Electronic Thesis and Dissertation Repository

Degree

Doctor of Philosophy

Program

History

Supervisor

Francine McKenzie

2nd Supervisor

Jonathan Vance

Joint Supervisor

Abstract

This dissertation examines voluntary mobilization during the First World War to understand why communities on the social and geographical periphery of the British Empire mobilized themselves so enthusiastically to support a distant war, fought for adistant empire. Lacking a strong state apparatus or a military-industrial complex, the governments of Australia, Canada, and New Zealand relied on voluntary contributions to sustain their war efforts. Community-based voluntary societies knitted socks, raised funds to purchase military equipment, and formed contingents of soldiers. By examining the selective mobilization of voluntary participation, this study will understand how different communities negotiated social and spatial boundaries as they attempted to project their communal identity through wartime patriotism. The process of voluntary mobilization allowed communities to organize their efforts in a manner that reflected and projected their collective identity. By deciding the scale and scope of voluntary efforts, controlling who was included or excluded in these efforts, advertising the community’s achievements, regulating who would benefit from these contributions, the organizers of voluntary patriotic work determined how these efforts would fit into the national and imperial war effort. The records and correspondence detailing the coordination of voluntary contributions reveal the terms by which communities defined themselves through their patriotic efforts.
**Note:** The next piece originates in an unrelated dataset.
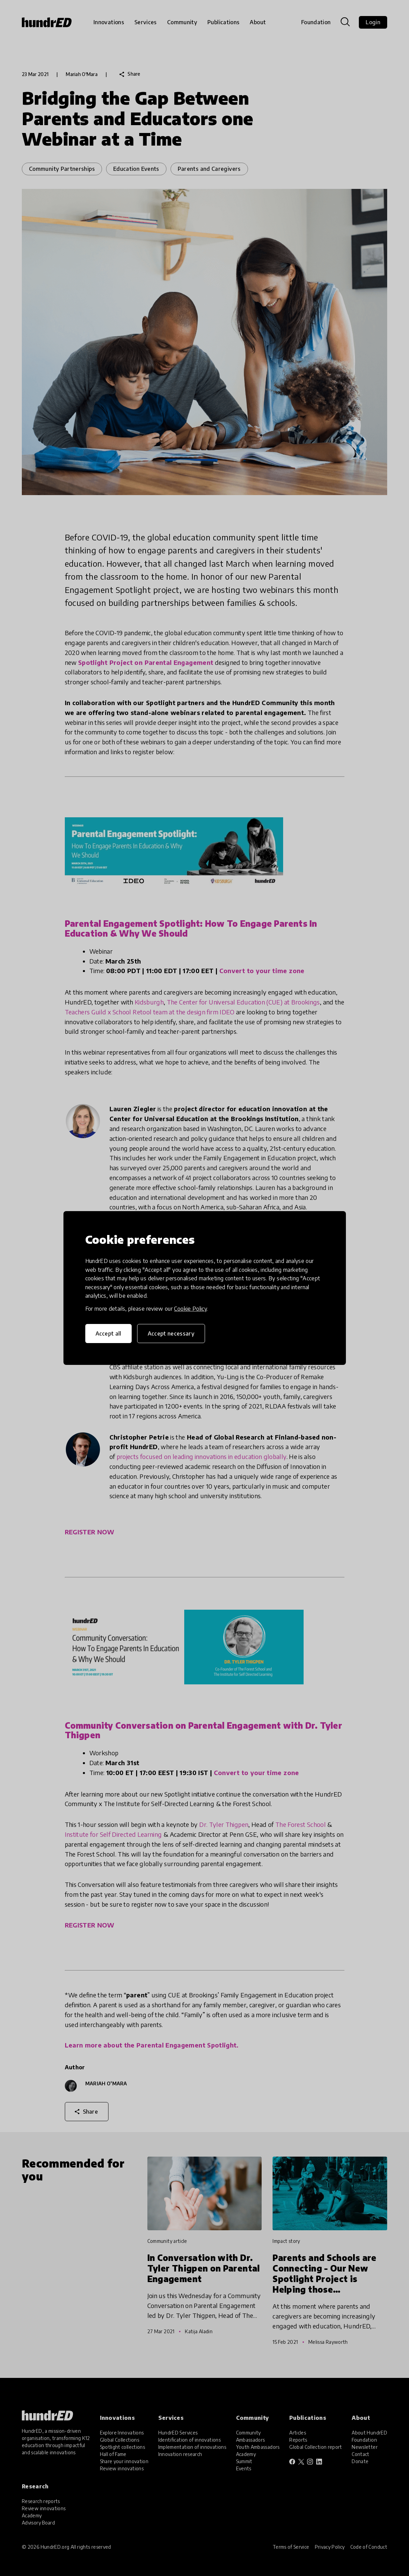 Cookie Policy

Yet the extent to which communities could project their identity through their voluntary contributions was mediated by dominion governments, which authorized and accepted voluntary efforts. State authorities determined which communities could mobilize independently, which should be mobilized into an existing effort, and which communities should be prevented from contributing to the war altogether. A comparative study of mobilization in Australia, Canada, and New Zealand will reveal how categories of space, ethnicity, and race factored both in the constructions and negotiations of communal identities, as well as the effacement of marginalized communities.